A Different Breed of Note-Taking App
The biggest difference between the two is that Apple Notes isn’t truly cross-platform like Evernote. You’ll need at least one Apple device to make use of it, but it’s completely free to use thereafter and doesn’t require or consume iCloud storage space. It’s worth noting that even though the service isn’t truly cross-platform, you can sign in to iCloud.com and access notes through a browser on Windows, Linux, and other unsupported platforms.
Apple Notes is absolutely at its most useful on Apple devices, for users who use both a Mac and an iPhone. If you use an iPad on the sofa or wear an Apple Watch on your wrist, then you’ll get even more out of it. Android and Windows users might want to consider something else. If you need to switch from Evernote to Apple Notes, you’ll need a Mac to do it the easy way.
Though Apple Notes is free, it’s also worth noting that it’s relatively light on features compared to Evernote and competitors like OneNote. You only need to look at each interface to see evidence of this. Evernote is full-featured and somewhat cluttered:
Apple Notes is barebones, but has a fairly clean interface:
Though Apple Notes is now a viable option for Evernote refugees, we wouldn’t have suggested it a year ago before it received much-needed update. Even with iCloud syncing, the old Apple Notes was incredibly simplistic, lacked decent support for attachments, and it was difficult to organize or find things. Thankfully Apple Notes now includes the basic functionality you’d expect from a note-taking app in 2016.

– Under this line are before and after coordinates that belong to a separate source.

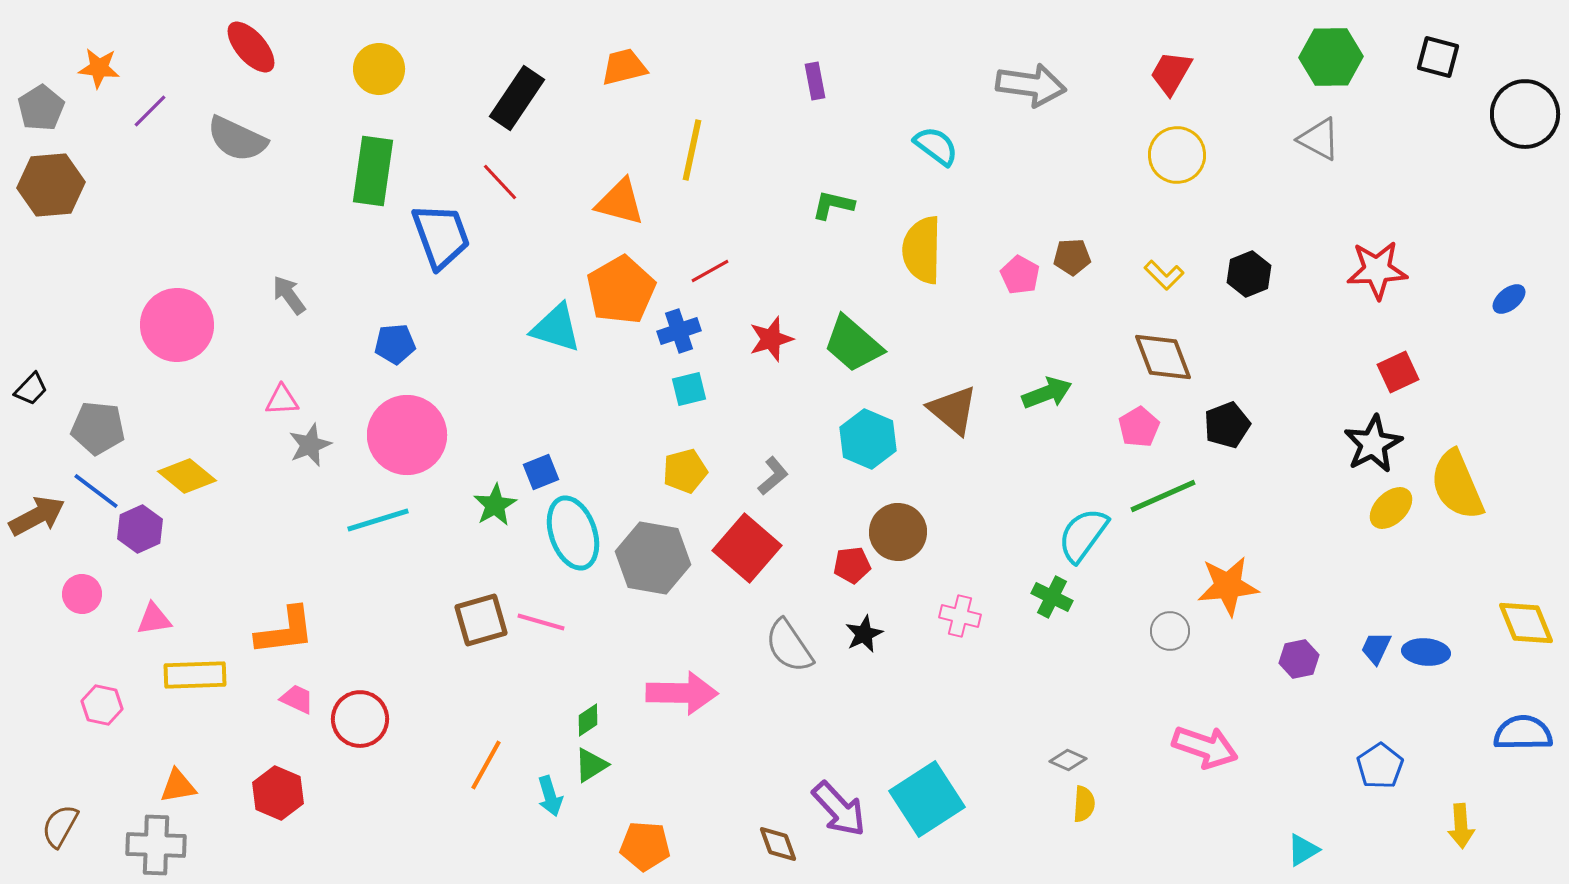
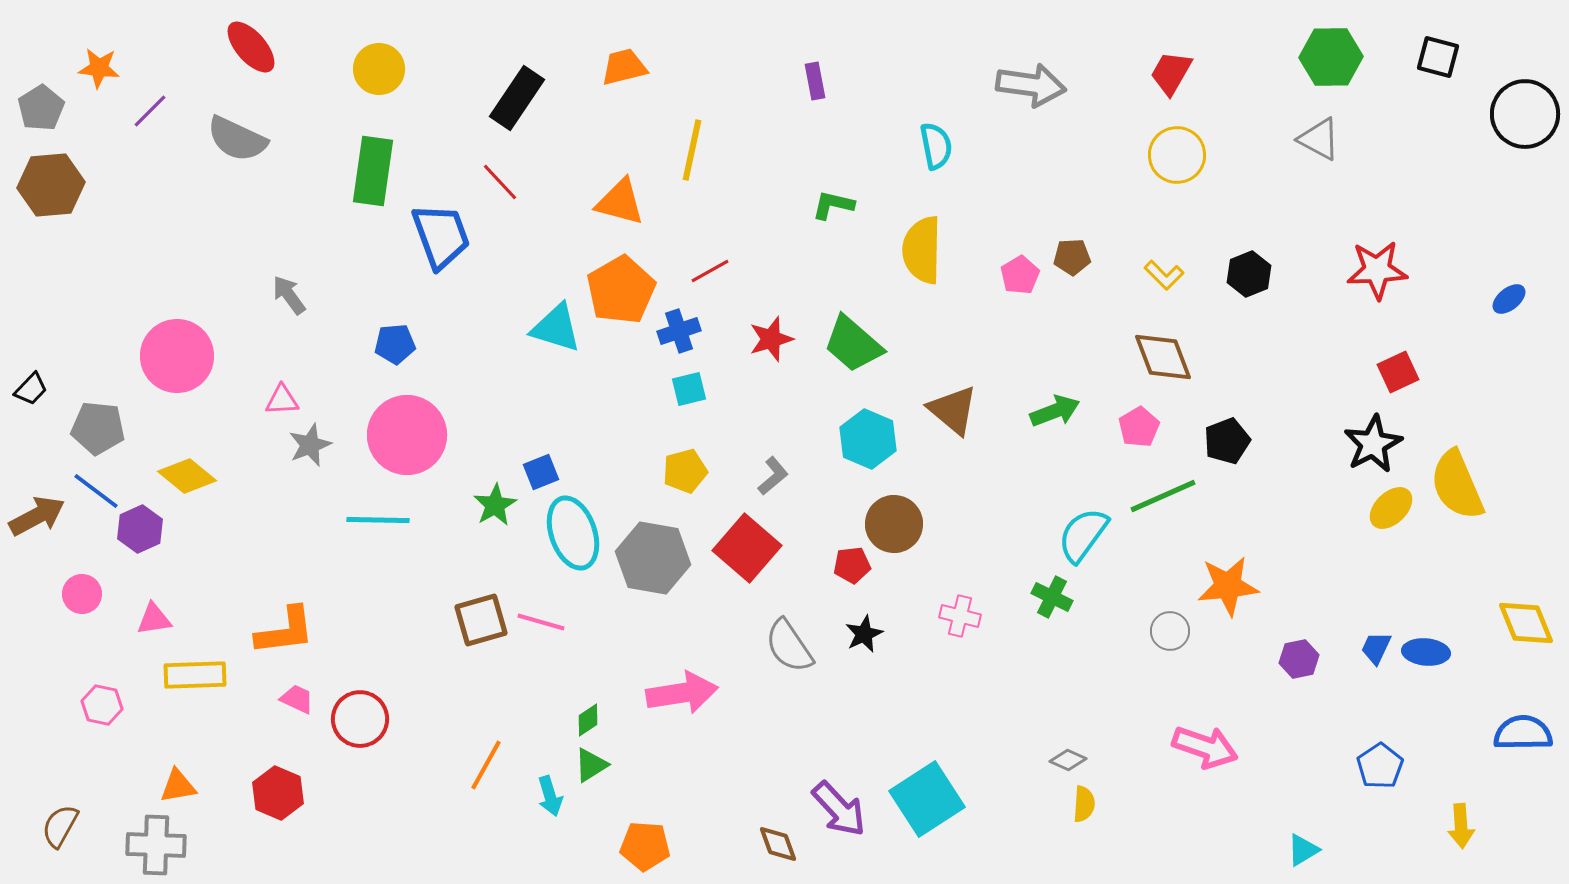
cyan semicircle at (936, 146): rotated 42 degrees clockwise
pink pentagon at (1020, 275): rotated 12 degrees clockwise
pink circle at (177, 325): moved 31 px down
green arrow at (1047, 393): moved 8 px right, 18 px down
black pentagon at (1227, 425): moved 16 px down
cyan line at (378, 520): rotated 18 degrees clockwise
brown circle at (898, 532): moved 4 px left, 8 px up
pink arrow at (682, 693): rotated 10 degrees counterclockwise
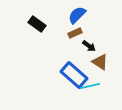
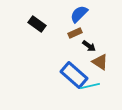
blue semicircle: moved 2 px right, 1 px up
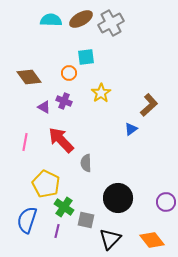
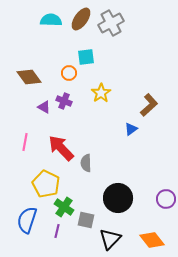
brown ellipse: rotated 25 degrees counterclockwise
red arrow: moved 8 px down
purple circle: moved 3 px up
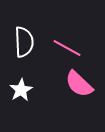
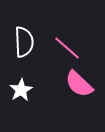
pink line: rotated 12 degrees clockwise
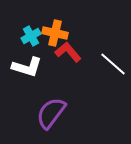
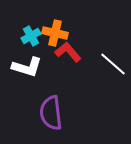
purple semicircle: rotated 44 degrees counterclockwise
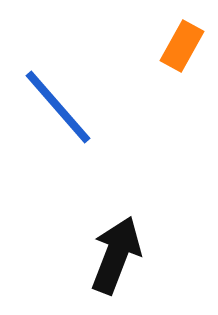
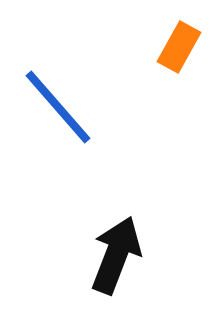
orange rectangle: moved 3 px left, 1 px down
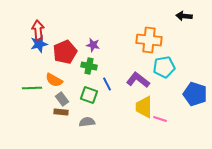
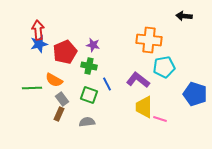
brown rectangle: moved 2 px left, 2 px down; rotated 72 degrees counterclockwise
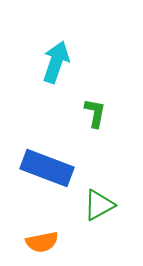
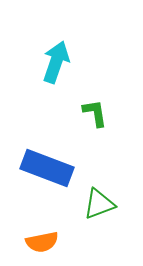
green L-shape: rotated 20 degrees counterclockwise
green triangle: moved 1 px up; rotated 8 degrees clockwise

Even though Evernote still feels like the power tool, it’s worth asking yourself if you’re really using all the features that the heavyweight has to offer. If you’re currently using the free tier, this is unlikely, which is why you might want to consider switching after all.
Apple Notes or Evernote?
In order to make a comparison between the two, we’ve put together a list of features you’ll miss, workarounds, and shared functionality of both options. Despite the list of features that follows, personal preference will ultimately decide it — so if you just like the way Evernote does things, or maybe you find it a little too complex for your current usage then you might feel differently than we do.
Things You’ll Miss
You won’t find tags in Apple Notes. That means there’s no way of grouping notes together by tag across various folders (what Evernote refers to as notebooks), nor can you search for tags. You’ll have to rely on a suitably descriptive title, or put your tags in the body text of your notes instead (perhaps using hashtags).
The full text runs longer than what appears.